***Assignment 2***

*Damiano Pedoni*

The assignment consists in the development, in NLTK, OpenNLP, SketchEngine or GATE/Annie a pipeline that, starting from a text in input, in a given language (English, French, German and Italian are admissible) outputs the syntactic tree of the sentence itself, intended as a tree with root in S for sentence, and leaves on the tokens labelled with a single Part-of-speech. The generation of the tree can pass through one of the following models:

PURE SYMBOLIC. The tree is generated by a LR analysis with CF LL2 grammar as a base. Candidates can assume the following:

a) Adjectives in English and German shall be only prefixed to nouns, whilst in French and Italian are only suffixed;

b) Verbs are all at present tense;

c) No pronouns are admitted;

d) Only one adverb is admitted, always post-poned with respect to the verb (independently of the language, and the type of adverb);

Overall the point above map a system that could be devised in regular expressions, but a Context-free grammar would be simpler to define.
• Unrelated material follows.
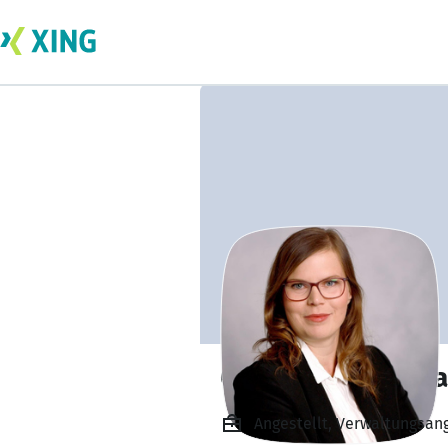
Christin Berkenh
Angestellt, Verwaltungsang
Candidate can either define a system by themselves or use a syntactic tree generation system that can be found on GitHub. Same happens for POS-tagging, where some of the above mentioned systems can be customized by existing techniques that are available in several fashions (including a pre-defined NLTK and OpenNLP libraries for POS-tagging and a module in GATE for the same purpose. Ambiguity should be blocked onto first admissible tree.


**Setup**

In [3]:
# importing all the dependencies

import nltk

nltk.download('punkt')

import spacy

[nltk_data] Downloading package punkt to /root/nltk_data...
[nltk_data]   Unzipping tokenizers/punkt.zip.


In [4]:
# downloading spacy tagging models

!python3 -m spacy download it_core_news_sm
!python3 -m spacy download en_core_web_sm
!python3 -m spacy download fr_core_news_sm
!python3 -m spacy download de_core_news_sm

nlp_it = spacy.load("it_core_news_sm")
nlp_en = spacy.load("en_core_web_sm")
nlp_fr = spacy.load("fr_core_news_sm")
nlp_de = spacy.load("de_core_news_sm")

2023-02-08 20:29:37.548314: E tensorflow/stream_executor/cuda/cuda_driver.cc:271] failed call to cuInit: CUDA_ERROR_NO_DEVICE: no CUDA-capable device is detected
Looking in indexes: https://pypi.org/simple, https://us-python.pkg.dev/colab-wheels/public/simple/
Collecting it-core-news-sm==3.4.0
  Downloading https://github.com/explosion/spacy-models/releases/download/it_core_news_sm-3.4.0/it_core_news_sm-3.4.0-py3-none-any.whl (13.0 MB)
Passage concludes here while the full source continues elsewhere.